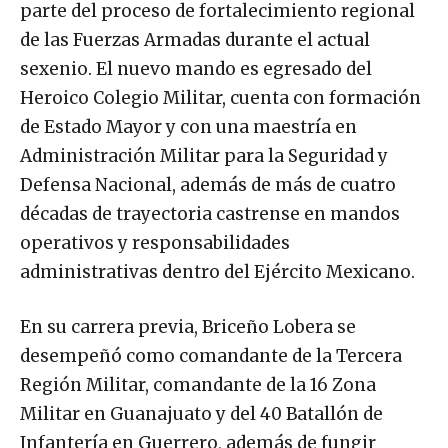
parte del proceso de fortalecimiento regional
de las Fuerzas Armadas durante el actual
sexenio. El nuevo mando es egresado del
Heroico Colegio Militar, cuenta con formación
de Estado Mayor y con una maestría en
Administración Militar para la Seguridad y
Defensa Nacional, además de más de cuatro
décadas de trayectoria castrense en mandos
operativos y responsabilidades
administrativas dentro del Ejército Mexicano.
En su carrera previa, Briceño Lobera se
desempeñó como comandante de la Tercera
Región Militar, comandante de la 16 Zona
Militar en Guanajuato y del 40 Batallón de
Infantería en Guerrero, además de fungir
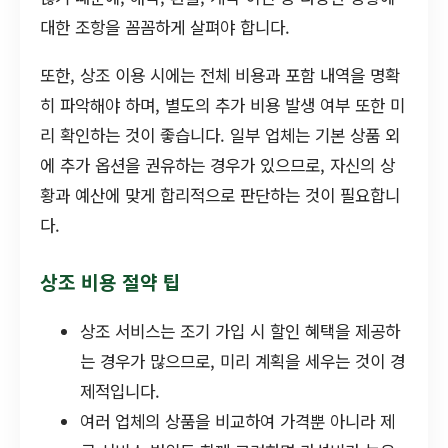
대한 조항을 꼼꼼하게 살펴야 합니다.
또한, 상조 이용 시에는 전체 비용과 포함 내역을 명확
히 파악해야 하며, 별도의 추가 비용 발생 여부 또한 미
리 확인하는 것이 좋습니다. 일부 업체는 기본 상품 외
에 추가 옵션을 권유하는 경우가 있으므로, 자신의 상
황과 예산에 맞게 합리적으로 판단하는 것이 필요합니
다.
상조 비용 절약 팁
상조 서비스는 조기 가입 시 할인 혜택을 제공하
는 경우가 많으므로, 미리 계획을 세우는 것이 경
제적입니다.
여러 업체의 상품을 비교하여 가격뿐 아니라 제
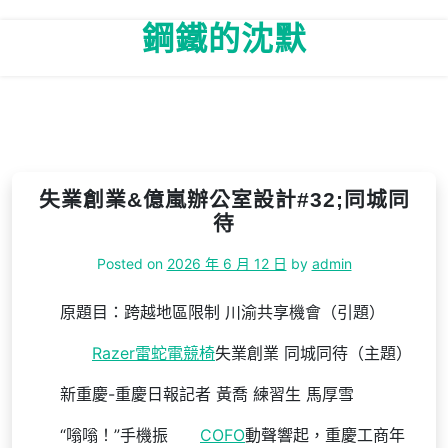
Skip
鋼鐵的沈默
to
content
失業創業&億嵐辦公室設計#32;同城同
待
Posted on
2026 年 6 月 12 日
by
admin
原題目：跨越地區限制 川渝共享機會（引題）
Razer雷蛇電競椅
失業創業 同城同待（主題）
新重慶-重慶日報記者 黃喬 練習生 馬厚雪
“嗡嗡！”手機振
COFO
動聲響起，重慶工商年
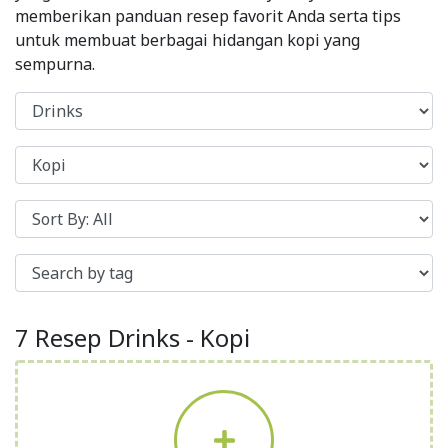
memberikan panduan resep favorit Anda serta tips
untuk membuat berbagai hidangan kopi yang
sempurna.
7 Resep Drinks - Kopi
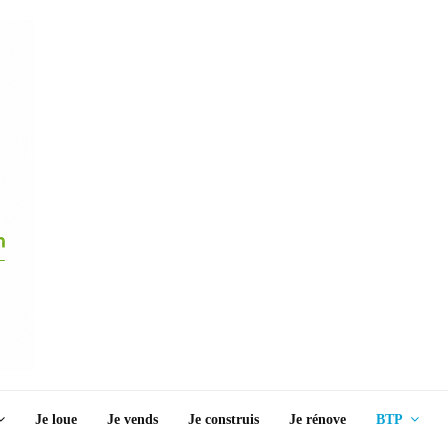
Je loue
Je vends
Je construis
Je rénove
BTP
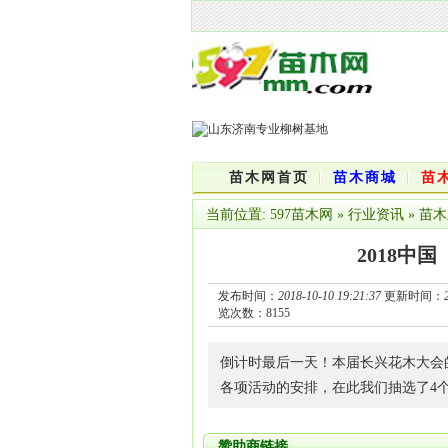
苗木网首页
苗木商城
苗
当前位置:
597苗木网
»
行业资讯
»
苗木
2018中
发布时间：
2018-10-10 19:21:37
更新时间：
览次数：
8155
倒计时最后一天！本届长兴花木大会
各项活动的安排，在此我们抽选了4
赞助商链接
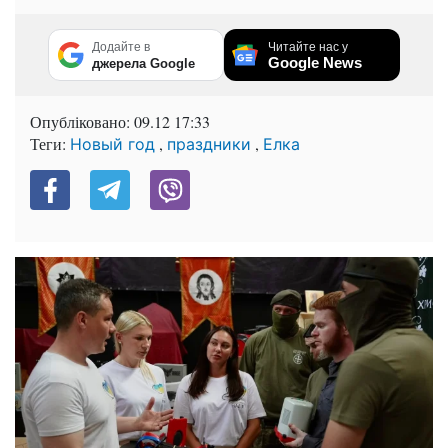
Додайте в
Читайте нас у
Google News
джерела Google
Опубліковано:
09.12 17:33
Теги:
,
,
Новый год
праздники
Елка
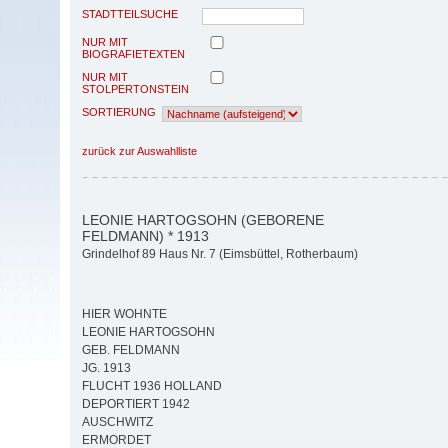
STADTTEILSUCHE
NUR MIT
BIOGRAFIETEXTEN
NUR MIT
STOLPERTONSTEIN
SORTIERUNG
zurück zur Auswahlliste
LEONIE HARTOGSOHN (GEBORENE
FELDMANN) * 1913
Grindelhof 89 Haus Nr. 7 (Eimsbüttel, Rotherbaum)
HIER WOHNTE
LEONIE HARTOGSOHN
GEB. FELDMANN
JG. 1913
FLUCHT 1936 HOLLAND
DEPORTIERT 1942
AUSCHWITZ
ERMORDET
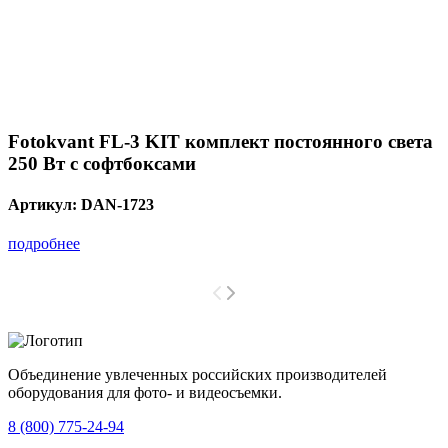
Fotokvant FL-3 KIT комплект постоянного света
250 Вт с софтбоксами
Артикул:
DAN-1723
подробнее
Объединение увлеченных российских производителей
оборудования для фото- и видеосъемки.
с 2008 года.
8 (800) 775-24-94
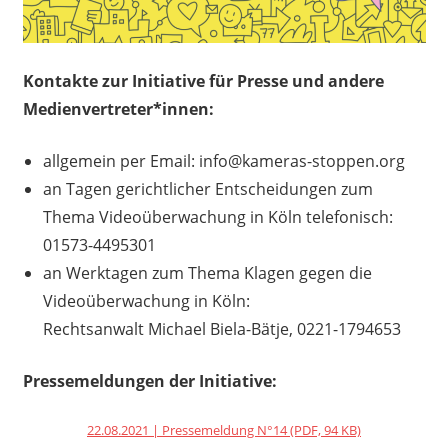
Kontakte zur Initiative für Presse und andere
Medienvertreter*innen:
allgemein per Email: info@kameras-stoppen.org
an Tagen gerichtlicher Entscheidungen zum
Thema Videoüberwachung in Köln telefonisch:
01573-4495301
an Werktagen zum Thema Klagen gegen die
Videoüberwachung in Köln:
Rechtsanwalt Michael Biela-Bätje, 0221-1794653
Pressemeldungen der Initiative:
22.08.2021 | Pressemeldung N°14 (PDF, 94 KB)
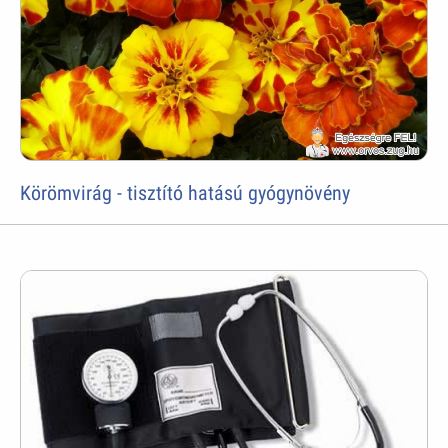
Körömvirág - tisztító hatású gyógynövény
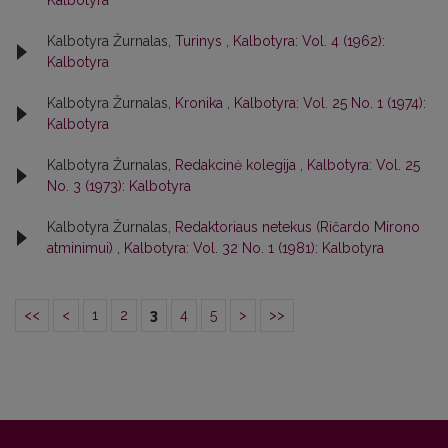
Kalbotyra
Kalbotyra Žurnalas,
Turinys
,
Kalbotyra: Vol. 4 (1962):
Kalbotyra
Kalbotyra Žurnalas,
Kronika
,
Kalbotyra: Vol. 25 No. 1 (1974):
Kalbotyra
Kalbotyra Žurnalas,
Redakcinė kolegija
,
Kalbotyra: Vol. 25
No. 3 (1973): Kalbotyra
Kalbotyra Žurnalas,
Redaktoriaus netekus (Ričardo Mirono
atminimui)
,
Kalbotyra: Vol. 32 No. 1 (1981): Kalbotyra
<<
<
1
2
3
4
5
>
>>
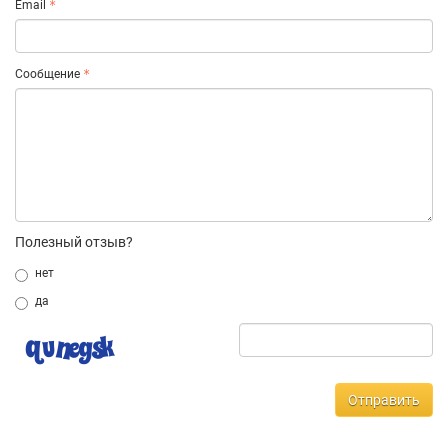
Email
Сообщение
Полезный отзыв?
нет
да
Отправить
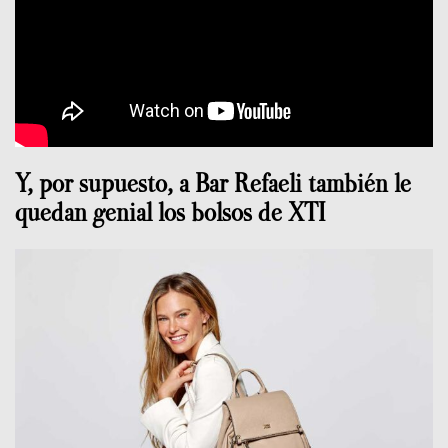
Y, por supuesto, a Bar Refaeli también le
quedan genial los bolsos de XTI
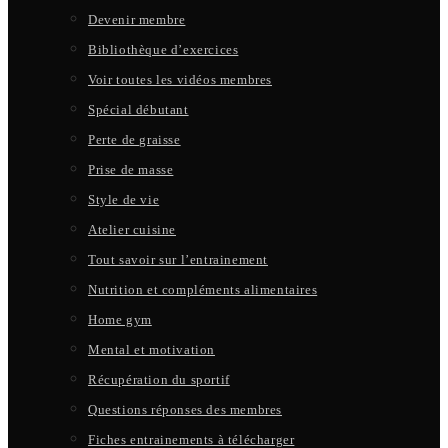
Devenir membre
Bibliothèque d’exercices
Voir toutes les vidéos membres
Spécial débutant
Perte de graisse
Prise de masse
Style de vie
Atelier cuisine
Tout savoir sur l’entrainement
Nutrition et compléments alimentaires
Home gym
Mental et motivation
Récupération du sportif
Questions réponses des membres
Fiches entrainements à télécharger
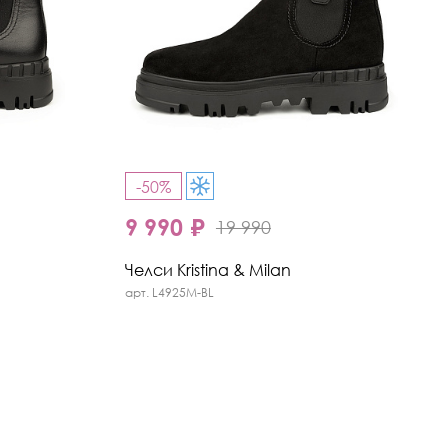
-50%
9 990 ₽
19 990
Челси Kristina & Milan
арт. L4925M-BL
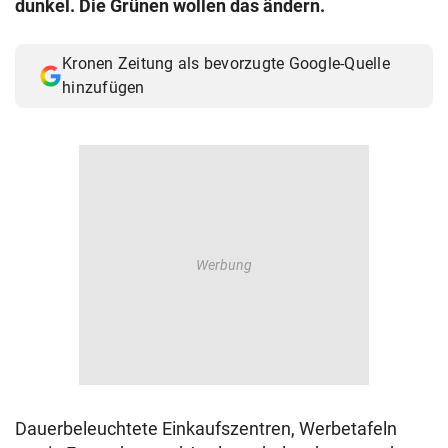
dunkel. Die Grünen wollen das ändern.
© Krone Multimedia GmbH & Co KG 2026
Muthgasse 2, 1190 Wien
Kronen Zeitung als bevorzugte Google-Quelle
hinzufügen
Dauerbeleuchtete Einkaufszentren, Werbetafeln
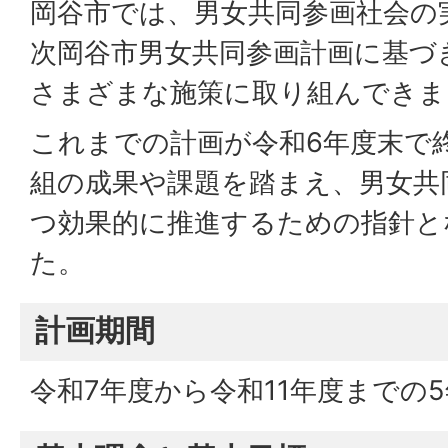
岡谷市では、男女共同参画社会の
次岡谷市男女共同参画計画に基づ
さまざまな施策に取り組んできま
これまでの計画が令和6年度末で
組の成果や課題を踏まえ、男女共
つ効果的に推進するための指針と
た。
計画期間
令和7年度から令和11年度までの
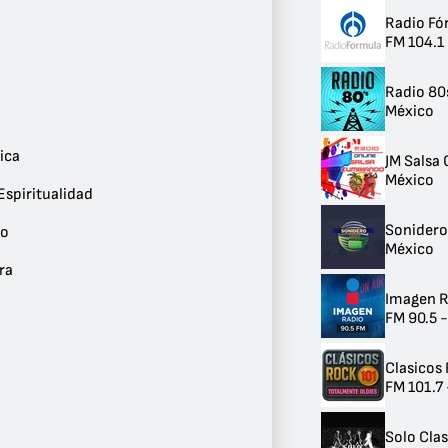
Reguetón
9
Radio Fó
Internacional
FM 104.1
8
Música del Mundo
Radio 80
7
México
Deportes
7
Jazz
ica
JM Salsa
6
México
J-pop
Espiritualidad
6
Sonidero
Años 2000
io
México
5
Música Clásica
ra
5
Imagen R
Religioso y Espiritualidad
FM 90.5 
5
Universitario
4
Clasicos
Música Ligera
FM 101.7 
4
Hip Hop
Solo Cla
4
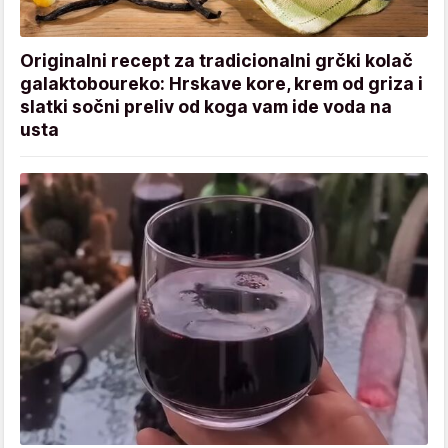
Originalni recept za tradicionalni grčki kolač
galaktoboureko: Hrskave kore, krem od griza i
slatki sočni preliv od koga vam ide voda na
usta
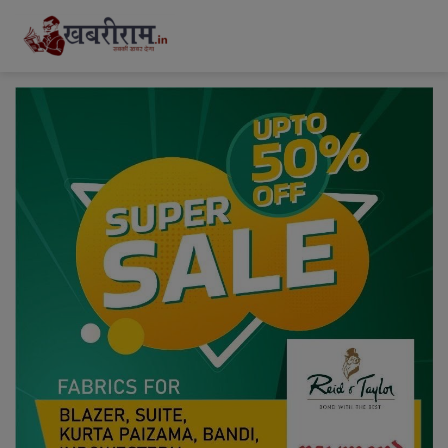
modal-check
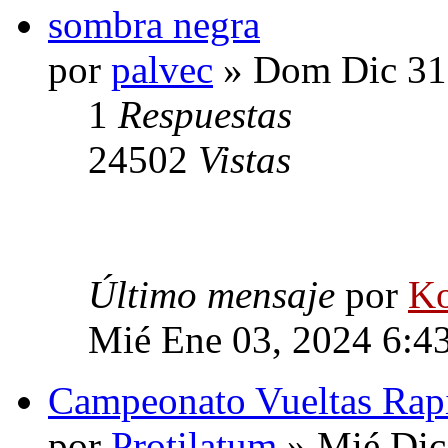
sombra negra
por
palvec
» Dom Dic 31
1
Respuestas
24502
Vistas
Último mensaje
por
Ko
Mié Ene 03, 2024 6:4
Campeonato Vueltas Rap
por
Protilatum
» Mié Dic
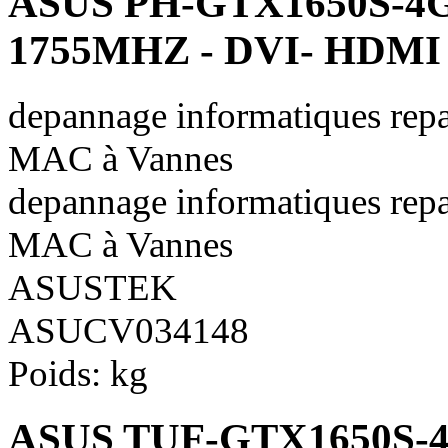
ASUS PH-GTX1650S-4G
1755MHZ - DVI- HDMI 
depannage informatiques repa
MAC à Vannes
depannage informatiques repa
MAC à Vannes
ASUSTEK
ASUCV034148
Poids:
kg
ASUS TUF-GTX1650S-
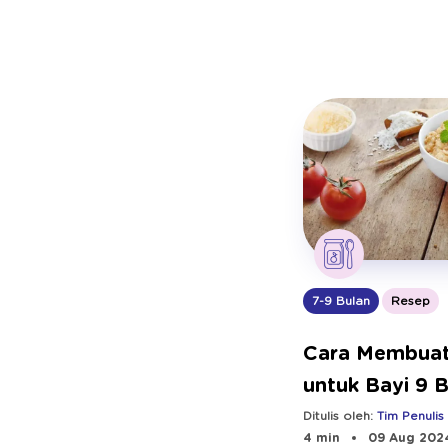
7-9 Bulan
Resep
Cara Membuat
untuk Bayi 9 
Ditulis oleh:
Tim Penulis
4 min
09 Aug 202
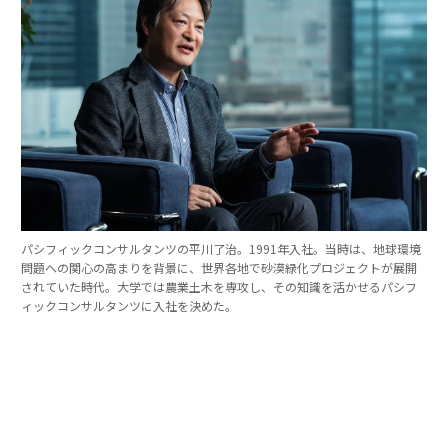
パシフィックコンサルタンツの平川了治。1991年入社。当時は、地球環境
問題への関心の高まりを背景に、世界各地で砂漠緑化プロジェクトが展開
されていた時代。大学では農業土木を専攻し、その知識を活かせるパシフ
ィックコンサルタンツに入社を決めた。
「防災は10点ずつを積み重ねる」。技師長の原
点
これほど広いビジョンを語れる平川とは、いったいどん
な人物なのか。そのキャリアをたどると、日本の防災史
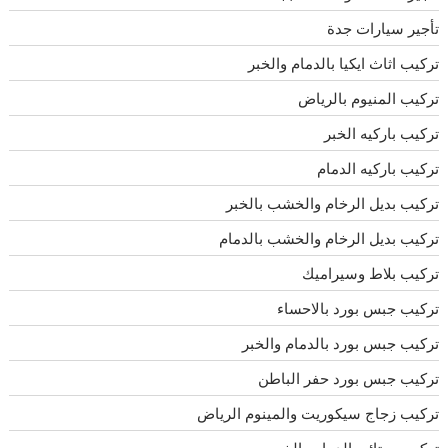
تأجير سيارات جدة
تركيب اثاث ايكيا بالدمام والخبر
تركيب المنيوم بالرياض
تركيب باركيه الخبر
تركيب باركيه الدمام
تركيب بديل الرخام والخشب بالخبر
تركيب بديل الرخام والخشب بالدمام
تركيب بلاط وسيراميك
تركيب جبس بورد بالاحساء
تركيب جبس بورد بالدمام والخبر
تركيب جبس بورد حفر الباطن
تركيب زجاج سيكوريت والمينوم الرياض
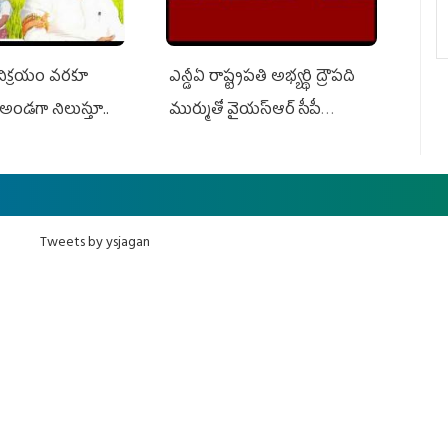
 విక్రయం వరకూ
ఎన్డీఏ రాష్ట్ర‌ప‌తి అభ్య‌ర్థి ద్రౌప‌ది
అండగా నిలుస్తూ..
ముర్ముతో వైయ‌స్ఆర్ సీపీ
అధ్య‌క్షులు, సీఎం వైయ‌స్ జ‌గ‌న్,
ఎమ్మెల్యేలు, ఎంపీల స‌మావేశం
Tweets by ysjagan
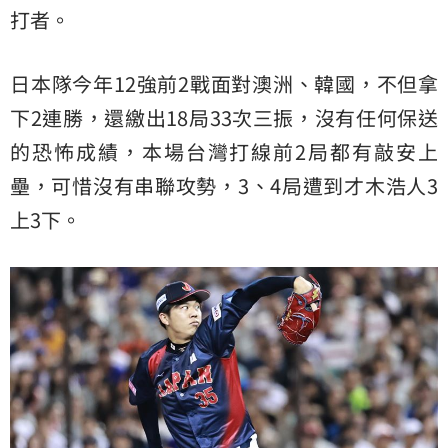
打者。
日本隊今年12強前2戰面對澳洲、韓國，不但拿
下2連勝，還繳出18局33次三振，沒有任何保送
的恐怖成績，本場台灣打線前2局都有敲安上
壘，可惜沒有串聯攻勢，3、4局遭到才木浩人3
上3下。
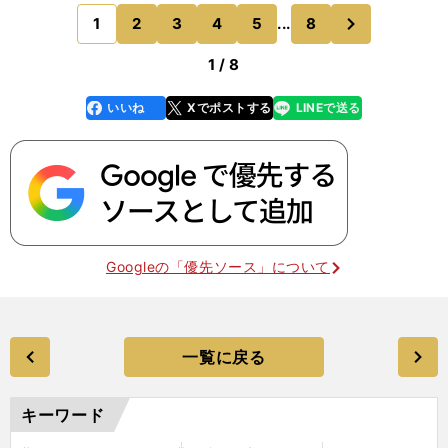
会連続で出場している。2012年にアメリカ
次
1
2
3
4
5
...
8
のページへ
1 / 8
いいね
Xでポストする
LINEで送る
line
faceboo
x
k
Googleの「優先ソース」について
一覧に戻る
キーワード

---+---

◆ WHAT NEEDS TO BE DONE
Transcribe exactly, with no pictures, the lines running from the first line of the material through the line holding "Militar en Guanajuato y del 40 Batallón de".

◆ ANSWER TO THIS EXERCISE
parte del proceso de fortalecimiento regional
de las Fuerzas Armadas durante el actual
sexenio. El nuevo mando es egresado del
Heroico Colegio Militar, cuenta con formación
de Estado Mayor y con una maestría en
Administración Militar para la Seguridad y
Defensa Nacional, además de más de cuatro
décadas de trayectoria castrense en mandos
operativos y responsabilidades
administrativas dentro del Ejército Mexicano.
En su carrera previa, Briceño Lobera se
desempeñó como comandante de la Tercera
Región Militar, comandante de la 16 Zona
Militar en Guanajuato y del 40 Batallón de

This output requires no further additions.